A WORLD expert has given an inquest his verdict on the treatment given at a York chiropractic clinic to a man who suffered a broken neck on the treatment table and later died.

Richard Brown, secretary-general of the World Federation of Chiropractic, said he had been asked by North Yorkshire Police to investigate John Lawler’s experiences at the Chiropractic 1st clinic in The Mount in August 2017 and provide an independent professional opinion.

The Press reported last year that a woman who was arrested on suspicion of manslaughter in connection with Mr Lawler’s death had been released without charge, following a police investigation.

Dr Brown was cross-examined for hours yesterday by Richard Copnall, counsel for Mr Lawler’s family, on issues including the appropriateness of chiropractor Dr Arleen Scholten’s treatment of the 80-year-old former bank manager after he went to her because of aches in his legs.

The inquest was told she used an ‘activator’, a small, hand-held instrument which delivered a gentle force to the spine, and a chiropractic ‘drop table’, a treatment table with sections that could drop away to assist with spinal manipulation.

Dr Brown said the use of the activator was ‘more gentle’ than manual manipulation with the hands, as it provided high velocity but not forceful thrusts.

It was used to maximise mobility and wellbeing and its use was appropriate and was often used in the case of patients such as Mr Lawler, who had had metal rods used on his lower spine because of a degenerative condition.

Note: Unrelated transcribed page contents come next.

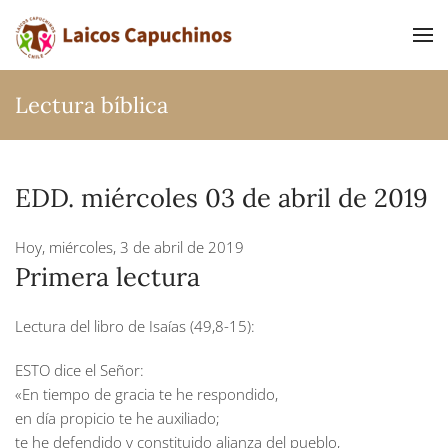
Ir al contenido principal
Lectura bíblica
EDD. miércoles 03 de abril de 2019
Hoy, miércoles, 3 de abril de 2019
Primera lectura
Lectura del libro de Isaías (49,8-15):
ESTO dice el Señor:
«En tiempo de gracia te he respondido,
en día propicio te he auxiliado;
te he defendido y constituido alianza del pueblo,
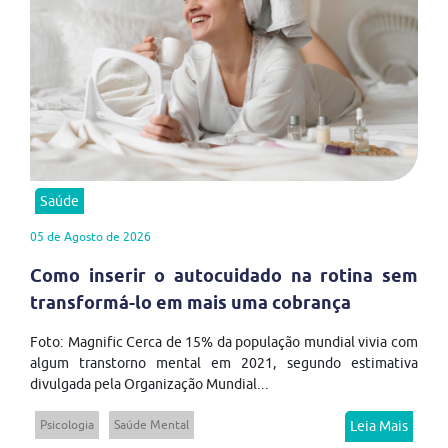
Saúde
05 de Agosto de 2026
Como inserir o autocuidado na rotina sem
transformá-lo em mais uma cobrança
Foto: Magnific Cerca de 15% da população mundial vivia com
algum transtorno mental em 2021, segundo estimativa
divulgada pela Organização Mundial...
Psicologia
Saúde Mental
Leia Mais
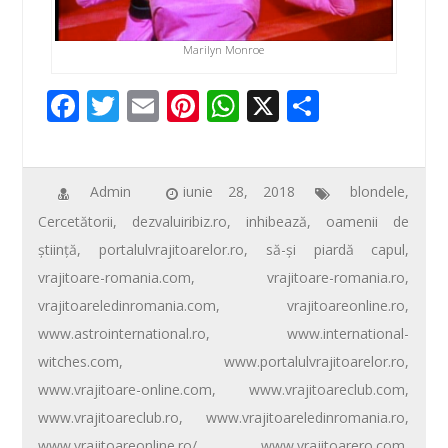
Marilyn Monroe
F
T
E
Pi
W
X
P
ac
wi
m
nt
h
ar
e
tt
ail
er
at
ta
b
er
e
s
je
Admin
iunie 28, 2018
blondele
,
Cercetătorii
,
dezvaluiribiz.ro
,
inhibează
,
oamenii de
o
st
A
az
ştiinţă
,
portalulvrajitoarelor.ro
,
să-şi piardă capul
,
o
p
ă
vrajitoare-romania.com
,
vrajitoare-romania.ro
,
k
p
vrajitoareledinromania.com
,
vrajitoareonline.ro
,
www.astrointernational.ro
,
www.international-
witches.com
,
www.portalulvrajitoarelor.ro
,
www.vrajitoare-online.com
,
www.vrajitoareclub.com
,
www.vrajitoareclub.ro
,
www.vrajitoareledinromania.ro
,
www.vrajitoareonline.ro/
,
www.vrajitoarero.com
,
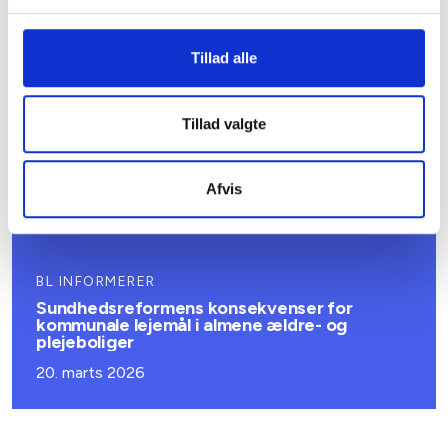
Nye krav om fjernaflæste målere – alle
ejendomme skal være klar senest 1. januar
2027
Tillad alle
08. juni 2026
Tillad valgte
BL INFORMERER
Ansvar for nødforsyning i plejeboliger ved
forsyningssvigt
Afvis
08. juni 2026
BL INFORMERER
Sundhedsreformens konsekvenser for
kommunale lejemål i almene ældre- og
plejeboliger
20. marts 2026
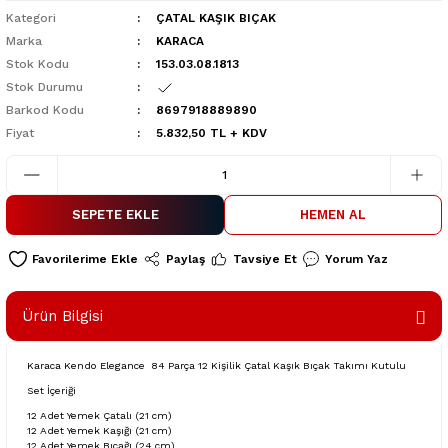
Kategori
ÇATAL KAŞIK BIÇAK
Marka
KARACA
Stok Kodu
153.03.08.1813
Stok Durumu
Barkod Kodu
8697918889890
Fiyat
5.832,50 TL + KDV
SEPETE EKLE
HEMEN AL
Paylaş
Tavsiye Et
Yorum Yaz
Ürün Bilgisi
Karaca Kendo Elegance 84 Parça 12 Kişilik Çatal Kaşık Bıçak Takımı Kutulu
Set İçeriği
12 Adet Yemek Çatalı (21 cm)
12 Adet Yemek Kaşığı (21 cm)
12 Adet Yemek Bıçağı (24 cm)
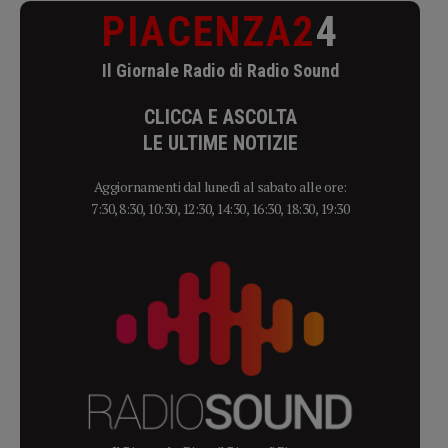
PIACENZA2
4
Il Giornale Radio di Radio Sound
CLICCA E ASCOLTA
LE ULTIME NOTIZIE
Aggiornamenti dal lunedì al sabato alle ore:
7:30, 8:30, 10:30, 12:30, 14:30, 16:30, 18:30, 19:30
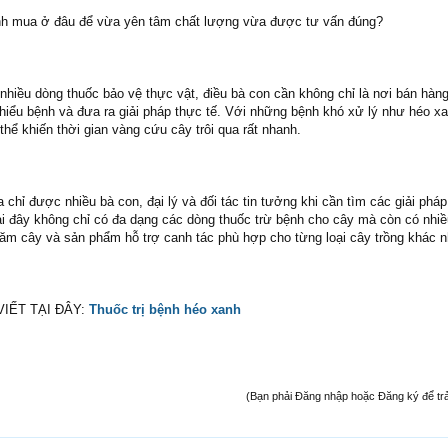
anh mua ở đâu để vừa yên tâm chất lượng vừa được tư vấn đúng?
 nhiều dòng thuốc bảo vệ thực vật, điều bà con cần không chỉ là nơi bán hàn
 hiểu bệnh và đưa ra giải pháp thực tế. Với những bệnh khó xử lý như héo xa
hể khiến thời gian vàng cứu cây trôi qua rất nhanh.
 chỉ được nhiều bà con, đại lý và đối tác tin tưởng khi cần tìm các giải phá
Tại đây không chỉ có đa dạng các dòng thuốc trừ bệnh cho cây mà còn có nhi
hăm cây và sản phẩm hỗ trợ canh tác phù hợp cho từng loại cây trồng khác n
IẾT TẠI ĐÂY:
Thuốc trị bệnh héo xanh
(Bạn phải Đăng nhập hoặc Đăng ký để trả l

He also believed it was appropriate for Dr Scholten to commence treatment without ordering X-rays of the spine, saying chiropractors had once routinely X-rayed patients but this had been criticised and it had now become the exception.

However, he said he would not personally have used the drop table with a patient whom he suspected of having osteoarthritis. He said he had never come across a case of someone suffering the injury experienced by Mr Lawler.

The inquest heard Mr Lawler had been suffering from ‘ossified longitudinal ligament’ adjacent to his neck, which fractured during treatment, leading to a disc rupture and spinal cord injury. The inquest continues today.